Expand O P Jindal Global University
 
  
  
 
 
 

Ramashraya Yadav vs State Of U.P.
2015 Latest Caselaw 1364 ALL

Citation : 2015 Latest Caselaw 1364 ALL
Judgement Date : 21 July, 2015

Allahabad High Court
Ramashraya Yadav vs State Of U.P. on 21 July, 2015
Bench: Surendra Vikram Rathore, Raghvendra Kumar



HIGH COURT OF JUDICATURE AT ALLAHABAD
 
 

A.F.R.
 
Reserved Judgment
 

 
Case :- CRIMINAL APPEAL No. - 1869 of 2008
 
Appellant :- Ramashraya Yadav
 
Respondent :- State Of U.P.
 
Counsel for Appellant :- P.K. Yadav, C.B. Ojha, M.P. Rai, Mohd. Alam, N.K. Yadav, Smt. Usha Srivastava, V.K. Srivastava
 
Counsel for Respondent :- Govt. Advocate
 

 
Hon'ble Surendra Vikram Singh Rathore, J.
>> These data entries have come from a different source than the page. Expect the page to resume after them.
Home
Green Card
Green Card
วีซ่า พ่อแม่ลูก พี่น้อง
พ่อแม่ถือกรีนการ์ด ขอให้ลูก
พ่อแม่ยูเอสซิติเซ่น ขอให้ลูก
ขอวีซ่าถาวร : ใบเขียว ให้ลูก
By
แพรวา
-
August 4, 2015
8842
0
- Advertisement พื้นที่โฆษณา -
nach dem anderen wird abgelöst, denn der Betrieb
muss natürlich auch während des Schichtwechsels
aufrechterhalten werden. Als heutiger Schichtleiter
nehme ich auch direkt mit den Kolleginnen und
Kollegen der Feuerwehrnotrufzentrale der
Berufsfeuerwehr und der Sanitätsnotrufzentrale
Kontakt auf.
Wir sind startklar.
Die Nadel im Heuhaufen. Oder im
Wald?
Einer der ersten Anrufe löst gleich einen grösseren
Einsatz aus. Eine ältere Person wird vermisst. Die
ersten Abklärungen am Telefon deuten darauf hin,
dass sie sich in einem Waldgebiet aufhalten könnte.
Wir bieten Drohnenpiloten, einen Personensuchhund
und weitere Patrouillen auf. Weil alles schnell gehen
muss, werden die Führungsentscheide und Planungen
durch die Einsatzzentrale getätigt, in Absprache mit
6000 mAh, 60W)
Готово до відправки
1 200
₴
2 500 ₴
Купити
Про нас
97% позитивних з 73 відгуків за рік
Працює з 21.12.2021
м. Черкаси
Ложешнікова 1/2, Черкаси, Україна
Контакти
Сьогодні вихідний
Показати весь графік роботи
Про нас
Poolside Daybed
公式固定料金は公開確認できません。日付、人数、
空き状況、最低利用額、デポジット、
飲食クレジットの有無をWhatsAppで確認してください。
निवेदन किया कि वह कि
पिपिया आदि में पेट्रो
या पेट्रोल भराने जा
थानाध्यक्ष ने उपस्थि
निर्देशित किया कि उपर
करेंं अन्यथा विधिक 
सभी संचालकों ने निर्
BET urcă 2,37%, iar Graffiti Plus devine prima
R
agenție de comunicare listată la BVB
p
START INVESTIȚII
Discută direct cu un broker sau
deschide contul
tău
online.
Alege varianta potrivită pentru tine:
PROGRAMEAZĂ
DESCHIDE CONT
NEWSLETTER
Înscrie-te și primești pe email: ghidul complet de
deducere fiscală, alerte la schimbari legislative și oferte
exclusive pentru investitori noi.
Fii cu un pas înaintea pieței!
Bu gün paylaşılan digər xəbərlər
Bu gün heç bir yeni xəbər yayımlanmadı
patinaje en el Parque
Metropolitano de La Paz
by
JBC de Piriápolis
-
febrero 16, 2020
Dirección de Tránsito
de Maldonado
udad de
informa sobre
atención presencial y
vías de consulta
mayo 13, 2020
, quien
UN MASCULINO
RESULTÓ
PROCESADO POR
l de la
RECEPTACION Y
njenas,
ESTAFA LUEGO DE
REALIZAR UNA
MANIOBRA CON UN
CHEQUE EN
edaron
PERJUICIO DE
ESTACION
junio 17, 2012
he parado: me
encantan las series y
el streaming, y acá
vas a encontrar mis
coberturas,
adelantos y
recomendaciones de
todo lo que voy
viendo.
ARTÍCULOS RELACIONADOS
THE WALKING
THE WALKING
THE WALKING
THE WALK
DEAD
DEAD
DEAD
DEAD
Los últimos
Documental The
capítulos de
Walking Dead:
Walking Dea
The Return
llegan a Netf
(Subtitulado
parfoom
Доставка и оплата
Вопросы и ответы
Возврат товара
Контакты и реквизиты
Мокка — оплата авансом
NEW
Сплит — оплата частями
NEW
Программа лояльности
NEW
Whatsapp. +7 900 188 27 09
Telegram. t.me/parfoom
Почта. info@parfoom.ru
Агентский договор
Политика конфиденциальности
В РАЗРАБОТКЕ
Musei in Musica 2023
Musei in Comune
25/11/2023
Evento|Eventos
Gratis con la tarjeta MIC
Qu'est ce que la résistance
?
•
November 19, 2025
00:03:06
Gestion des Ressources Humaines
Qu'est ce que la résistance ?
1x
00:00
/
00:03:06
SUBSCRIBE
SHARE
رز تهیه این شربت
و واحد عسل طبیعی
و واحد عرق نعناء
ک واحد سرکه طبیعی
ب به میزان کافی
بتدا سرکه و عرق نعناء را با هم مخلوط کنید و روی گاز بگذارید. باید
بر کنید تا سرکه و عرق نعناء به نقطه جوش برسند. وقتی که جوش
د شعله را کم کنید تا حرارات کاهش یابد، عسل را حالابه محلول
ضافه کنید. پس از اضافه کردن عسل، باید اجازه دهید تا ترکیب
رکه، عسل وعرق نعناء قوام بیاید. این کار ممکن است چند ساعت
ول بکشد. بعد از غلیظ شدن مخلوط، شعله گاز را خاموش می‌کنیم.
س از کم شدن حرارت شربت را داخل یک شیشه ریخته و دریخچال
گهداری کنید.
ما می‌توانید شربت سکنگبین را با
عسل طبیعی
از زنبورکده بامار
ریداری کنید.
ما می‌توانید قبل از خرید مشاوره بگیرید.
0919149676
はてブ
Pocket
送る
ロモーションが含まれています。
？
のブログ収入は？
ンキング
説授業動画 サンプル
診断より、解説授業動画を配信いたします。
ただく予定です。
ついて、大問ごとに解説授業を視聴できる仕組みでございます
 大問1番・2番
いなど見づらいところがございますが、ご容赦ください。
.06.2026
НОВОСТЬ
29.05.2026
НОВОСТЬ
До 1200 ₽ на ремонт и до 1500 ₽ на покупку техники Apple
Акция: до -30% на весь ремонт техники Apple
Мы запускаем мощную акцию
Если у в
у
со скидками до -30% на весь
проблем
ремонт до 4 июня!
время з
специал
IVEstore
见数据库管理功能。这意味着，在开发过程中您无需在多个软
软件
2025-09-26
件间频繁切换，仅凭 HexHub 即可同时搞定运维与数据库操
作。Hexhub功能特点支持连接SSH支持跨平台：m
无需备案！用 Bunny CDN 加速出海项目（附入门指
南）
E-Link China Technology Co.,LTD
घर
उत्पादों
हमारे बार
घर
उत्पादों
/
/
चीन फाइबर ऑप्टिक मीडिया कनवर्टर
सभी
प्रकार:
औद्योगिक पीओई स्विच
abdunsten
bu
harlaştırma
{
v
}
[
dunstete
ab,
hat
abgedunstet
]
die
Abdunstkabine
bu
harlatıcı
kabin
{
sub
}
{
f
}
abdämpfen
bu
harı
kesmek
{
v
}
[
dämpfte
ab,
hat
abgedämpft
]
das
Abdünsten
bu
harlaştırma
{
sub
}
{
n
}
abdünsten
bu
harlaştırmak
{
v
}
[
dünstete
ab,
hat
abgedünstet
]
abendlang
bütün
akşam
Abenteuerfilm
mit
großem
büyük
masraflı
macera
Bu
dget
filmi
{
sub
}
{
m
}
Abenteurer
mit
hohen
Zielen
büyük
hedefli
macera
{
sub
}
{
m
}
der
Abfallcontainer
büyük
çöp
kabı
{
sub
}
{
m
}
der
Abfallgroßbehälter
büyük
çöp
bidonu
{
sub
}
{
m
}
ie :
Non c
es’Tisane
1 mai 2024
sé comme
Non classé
Hon'ble Raghvendra Kumar, J.

(Per Surendra Vikram Singh Rathore, J.)

1.The instant criminal appeal has been preferred by the appellant-Ramashraya Yadav challenging the judgment and order dated 19.02.2008 passed by learned Additional Sessions Judge, Court No.2, Azamgarh, in Sessions Trial No.64 of 2003, arising out of Case Crime No.197 of 2002, under Section 302 IPC, Police Station Raunapar, District Azamgarh, whereby the appellant Ramashraya Yadav was convicted for the offence under Section 302 IPC and was sentenced to undergo imprisonment for life and also with fine of Rs.2000/- with default stipulation of one month additional imprisonment. He was further convicted for the offence under Section 504 IPC and was sentenced with imprisonment for a period of 15 days. Both the sentences were directed to run concurrently.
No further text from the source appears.